それは「手負い」か

初出:Tumbler(25 6月, 2015)

完全にノラと化した、しかも母猫となると警戒心も強く、容易には懐こうとしない。四匹の仔猫と飼い犬に気遣いながらだから仕方ない。通常のノラだと間のつめ方を間違ったりしなければ撫でさせるくらいまではなんとかなるものだが、人間に対する不信も強い様子が余計に愛着を覚えさせる。

子どものころは大抵の人と同じく色々なものを飼ったが、最近はそれも可哀想に感じることが多く、あまり乗り気になることもなくなった。我が家に数年来、棲みついているヤモリも同様だ。

ヤモリは骨格が非常に弱いらしく、獲物に食いついた勢いで骨折してしまうこともあるのだとか。一度、間近で観察を兼ねて飼ってみたいと想ったのだが、骨折させてはいけないと丁寧に捕獲しようとしたが、これが難しい。
普段は動いているのかすら怪しいような緩慢な動きしか見せないが、さすがに獲物を捕獲するときと同様、逃げるときも素早い。逃げられたときも取り敢えず骨折した様子もないので安心したが。

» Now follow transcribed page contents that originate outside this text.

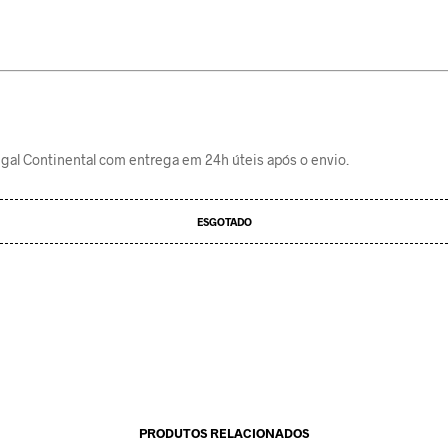
gal Continental com entrega em 24h úteis após o envio.
ESGOTADO
PRODUTOS RELACIONADOS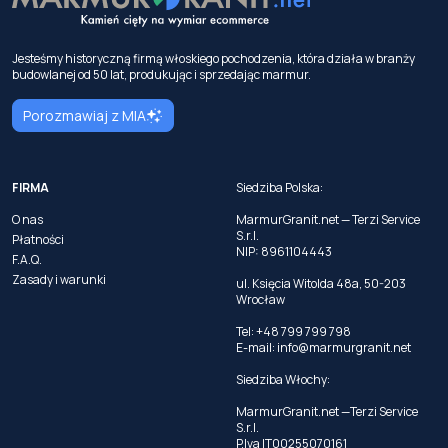
Jesteśmy historyczną firmą włoskiego pochodzenia, która działa w branży
budowlanej od 50 lat, produkując i sprzedając marmur.
Porozmawiaj z MIA
FIRMA
Siedziba Polska:
O nas
MarmurGranit.net — Terzi Service
S.r.l.
Płatności
NIP: 8961104443
F.A.Q.
Zasady i warunki
ul. Księcia Witolda 48a, 50-203
Wrocław
Tel: +48 799 799 798
E-mail:
info@marmurgranit.net
Siedziba Włochy:
MarmurGranit.net —Terzi Service
S.r.l.
P.Iva IT00255070161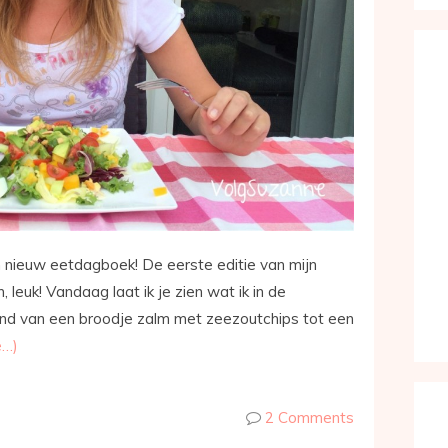
n nieuw eetdagboek! De eerste editie van mijn
leuk! Vandaag laat ik je zien wat ik in de
end van een broodje zalm met zeezoutchips tot een
e…)
2 Comments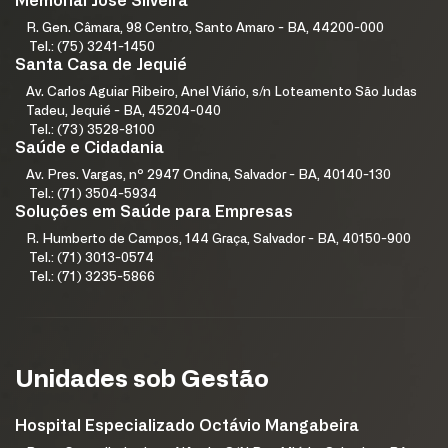
Memorial José Silveira
R. Gen. Câmara, 98 Centro, Santo Amaro - BA, 44200-000
Tel.: (75) 3241-1450
Santa Casa de Jequié
Av. Carlos Aguiar Ribeiro, Anel Viário, s/n Loteamento São Judas
Tadeu, Jequié - BA, 45204-040
Tel.: (73) 3528-8100
Saúde e Cidadania
Av. Pres. Vargas, nº 2947 Ondina, Salvador - BA, 40140-130
Tel.: (71) 3504-5934
Soluções em Saúde para Empresas
R. Humberto de Campos, 144 Graça, Salvador - BA, 40150-900
Tel.: (71) 3013-0574
Tel.: (71) 3235-5866
Unidades sob Gestão
Hospital Especializado Octávio Mangabeira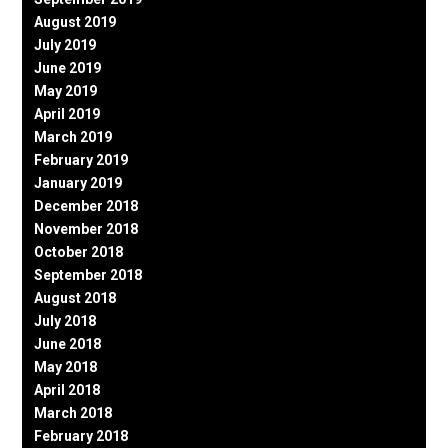
August 2019
July 2019
June 2019
May 2019
April 2019
March 2019
February 2019
January 2019
December 2018
November 2018
October 2018
September 2018
August 2018
July 2018
June 2018
May 2018
April 2018
March 2018
February 2018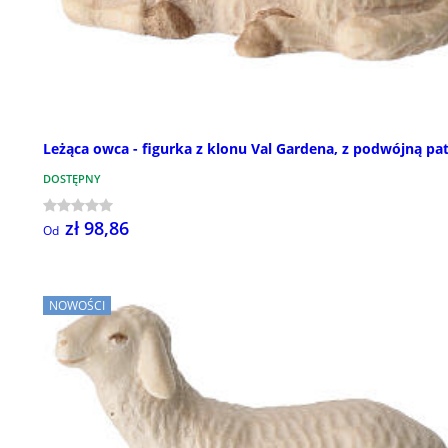
Leżąca owca - figurka z klonu Val Gardena, z podwójną pa
DOSTĘPNY
zł 98,86
Od
NOWOŚCI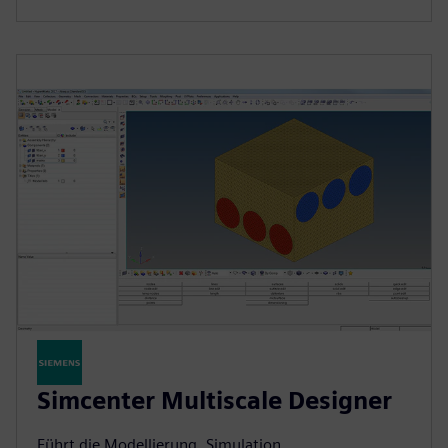
Simcenter Multiscale Designer
Führt die Modellierung, Simulation,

人間の生活に適応しなければ生きていけない動物も多い。強い薬物耐性を持ったスーパー・ラットもそうだが、彼らがどのように進化せざるを得ないのかは人間の生活の変化そのものとも言える。
もっとも人間の与え得る変化など地球が本当に活動している現場に比すればお遊びみたいなものだ。そうこう考えると、人間もまた「手負い」なのかもしれないとも想う。